[Source data]

○ ○ ○ ○ ○

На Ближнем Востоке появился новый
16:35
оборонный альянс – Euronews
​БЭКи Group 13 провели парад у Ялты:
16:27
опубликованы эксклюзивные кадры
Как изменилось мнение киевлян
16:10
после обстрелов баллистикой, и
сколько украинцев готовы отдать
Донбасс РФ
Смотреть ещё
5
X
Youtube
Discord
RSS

○ ○ ○ ○ ○

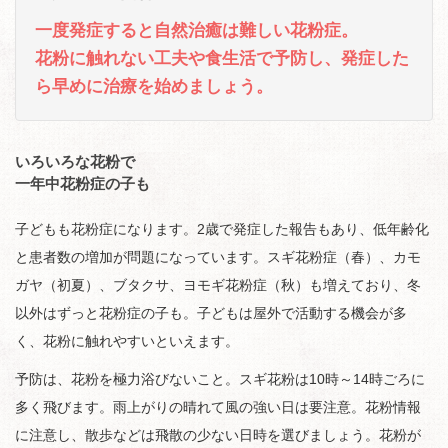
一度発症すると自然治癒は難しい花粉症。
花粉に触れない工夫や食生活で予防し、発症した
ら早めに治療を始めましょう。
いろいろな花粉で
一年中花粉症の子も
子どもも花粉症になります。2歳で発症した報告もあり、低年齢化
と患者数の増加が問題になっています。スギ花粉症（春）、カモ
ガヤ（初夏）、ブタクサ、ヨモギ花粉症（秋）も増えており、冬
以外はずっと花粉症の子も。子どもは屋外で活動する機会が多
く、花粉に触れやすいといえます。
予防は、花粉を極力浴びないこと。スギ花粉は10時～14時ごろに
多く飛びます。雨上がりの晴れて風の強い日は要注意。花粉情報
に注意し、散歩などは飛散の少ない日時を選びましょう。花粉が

○ ○ ○ ○ ○

● Assignment: Above are the entries. Quote exactly the lines from the one bearing "ガヤ（初夏）、ブタクサ、ヨモギ花粉症（秋）も増えており、冬" through the one bearing "に注意し、散歩などは飛散の少ない日時を選びましょう。花粉が".

● Solved problem:
ガヤ（初夏）、ブタクサ、ヨモギ花粉症（秋）も増えており、冬
以外はずっと花粉症の子も。子どもは屋外で活動する機会が多
く、花粉に触れやすいといえます。
予防は、花粉を極力浴びないこと。スギ花粉は10時～14時ごろに
多く飛びます。雨上がりの晴れて風の強い日は要注意。花粉情報
に注意し、散歩などは飛散の少ない日時を選びましょう。花粉が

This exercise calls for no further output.